Yea ... reading on you words get jumbled in my head routine ... hang on dude ... processing beep ... processing beep ... stutter slash stutter ... be right with ya ... sorry about this, sometimes words just slip on by ... allow me to pull out my diary and I'll check ...

That's hard core with the bullying ... that ^%$# sticks! No joke for that I'm afraid ... but liberating yourself is what you need to do! ... and making this post is a step in the right direction to be sure. Only hope you can come back and see that others care. I don't know and sorry if my tact is all screwy ... I feel for you 100% with the ridicule man. I've had a few intellectually Superior Girls mess with me and set me up to fall, time and time again...they are usually the bitter type, but you don't find that out till later...keep sifting through what you are now ... and for sure ... if your unable to see a therapist come back and just talk in here and any other self help forum. Some of the best therapist you can get is yourself ... all you got to do is open up just like you have now.

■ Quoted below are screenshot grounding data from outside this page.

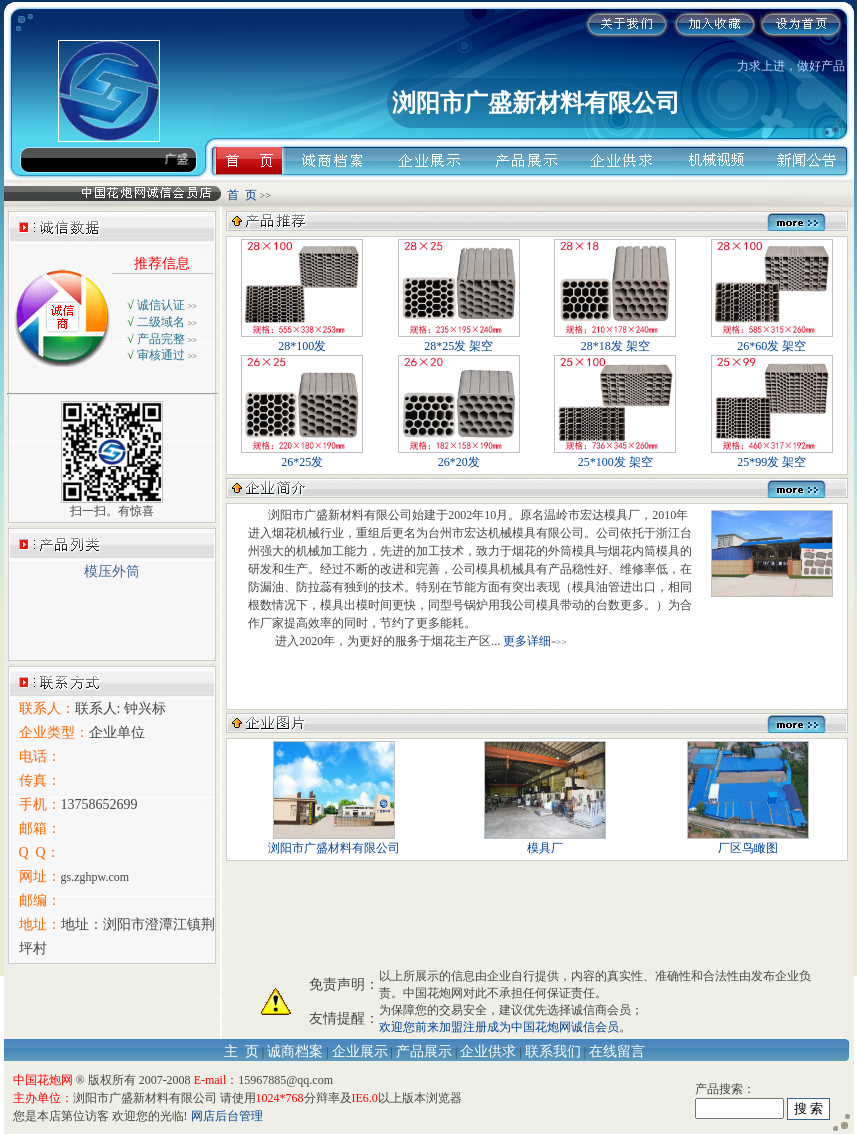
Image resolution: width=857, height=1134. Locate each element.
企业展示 (360, 1051)
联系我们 (553, 1051)
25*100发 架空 (615, 455)
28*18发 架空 (615, 339)
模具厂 (545, 841)
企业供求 (488, 1051)
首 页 (242, 195)
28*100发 (302, 339)
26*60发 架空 (772, 339)
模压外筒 (112, 571)
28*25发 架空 (459, 339)
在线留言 (617, 1051)
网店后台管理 (227, 1116)
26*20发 (459, 455)
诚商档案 (295, 1051)
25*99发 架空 (772, 455)
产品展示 (424, 1051)
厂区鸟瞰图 (748, 841)
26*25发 (302, 455)
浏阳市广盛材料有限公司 (334, 841)
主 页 (241, 1051)
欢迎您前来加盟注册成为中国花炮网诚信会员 (499, 1027)
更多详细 (527, 641)
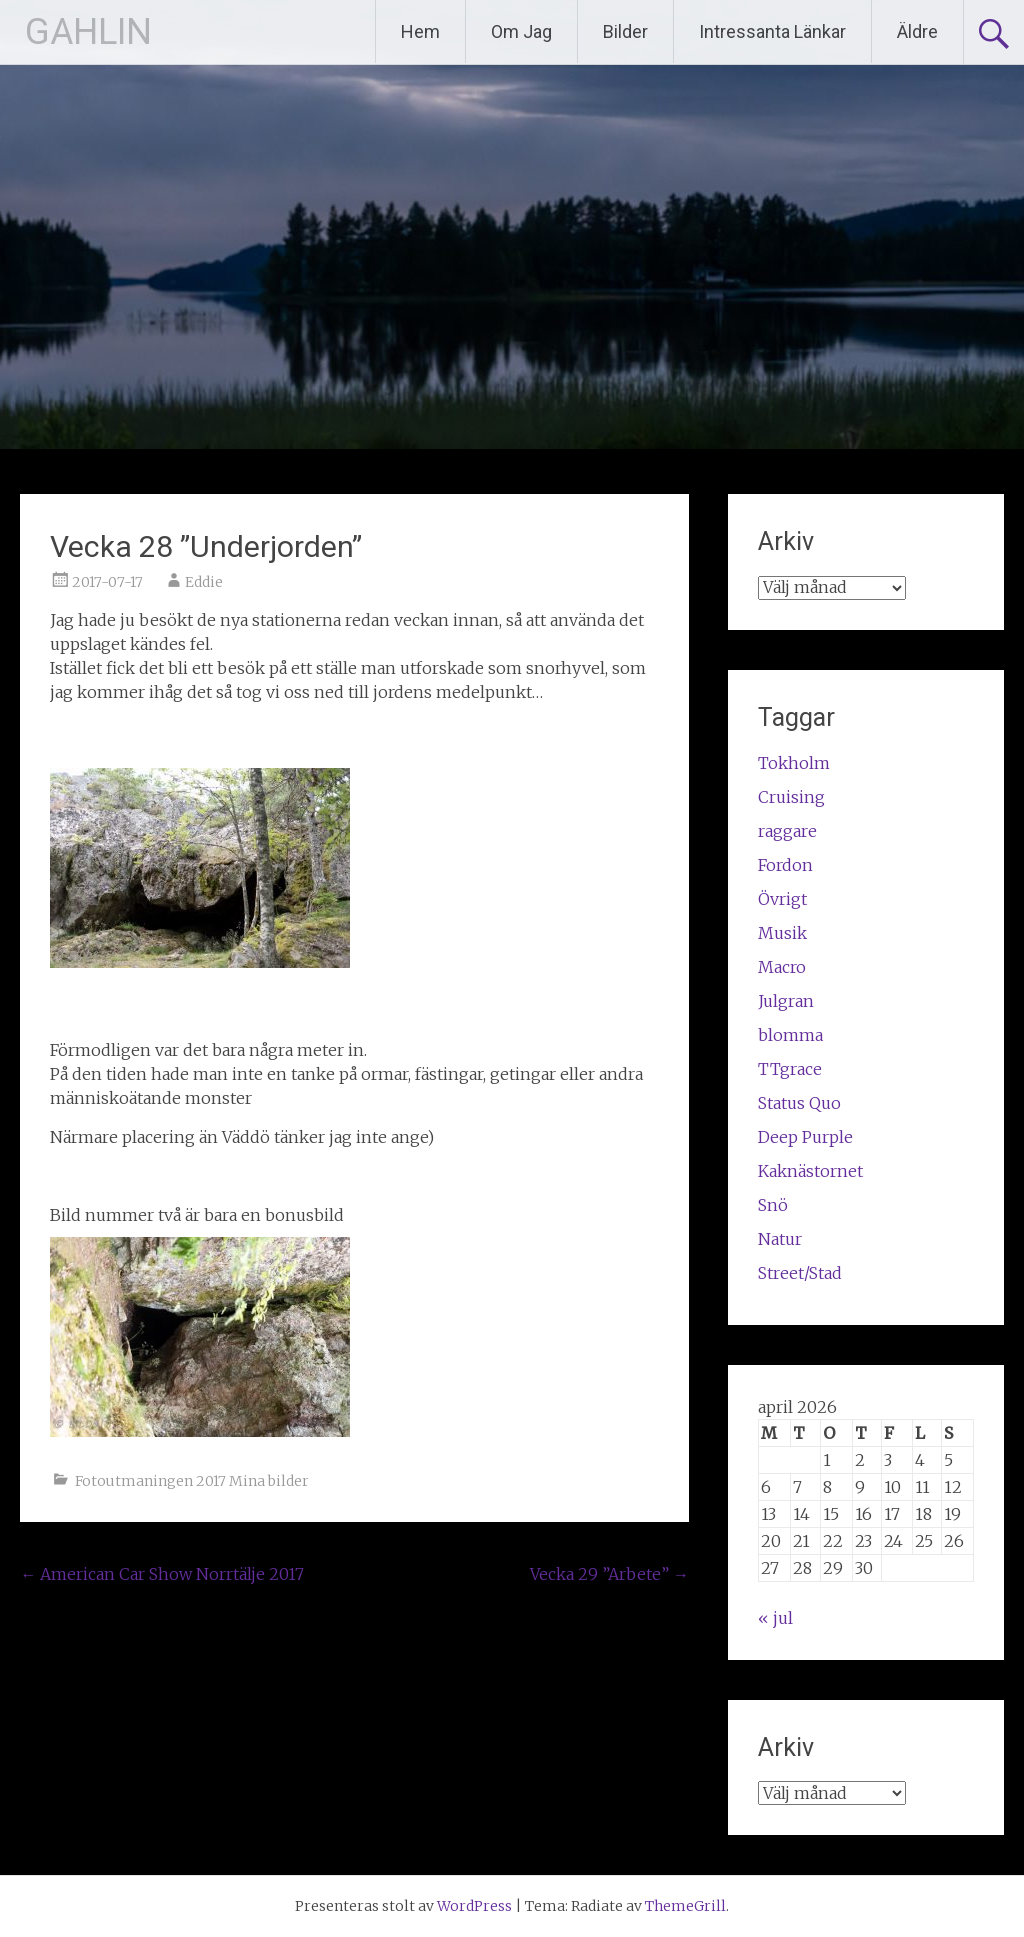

Does not have to make all that much sense ... I rarely do ... but I do try to keep a genuine tone ... long or short ... does not matter. I'm long winded, but just call me Dave.

I mean not to minimize or compare ... just from one bullied kid of long ago to another now in which you describe ... saying don't focus too much on the symptomatic resultant waves ... sure they make life difficult ... treating them will mean nothing if you don't tear apart all the layers we tend to cover ourselves in and get to the core ... like you did with the bullying description ... get into the stigma of it all and work on how that's made you feel and work on overcoming that!

It's not easy ... and most people will take the easy way out, despite always feeling the need to be sick.

I can't hold a job anymore and never really could ... I can communicate well in here, but believe me when I understand totally what it's like not being able to order a subway sandwich because of what the anxiety does to my brain. We live in a rush rush world, and what you we could all do with, is someone to simply just come up, put a hand on our shoulder and genuinely say "it's alright man, take your time, the sign says cheese, tomato and onion, do you want any of these or yadda yadda...." You know, once I nearly picked up a fridge and or ripped the doors off it in a shop because of my frustration with my brain messing up like so ...

I guess, I'm just trying to read the sign out a little here.
Best wishes to ya.
Dave. edit ... reason -> to replace smiley with "Hand Shake"

Angie 91
10-30-2013, 10:29 AM
Dear hotchikisu,
I just want to say I read your post.
You sound very stressed by these circumstances, which I think is very understandable.
I'm very glad to hear you have some friends whom you like even though you guys argue a lot.
No matter what you should try to talk to someone so you can feel better. starting perhaps in here?
Also some of your problems might be physical? the 10 seconds sleep fx? maybe you should start out by seeing a regular doctor and get just a normal medical check then figure out what's next from there, Either way better to be able to rule out physical disease.
No matter what you should not feel bad like this.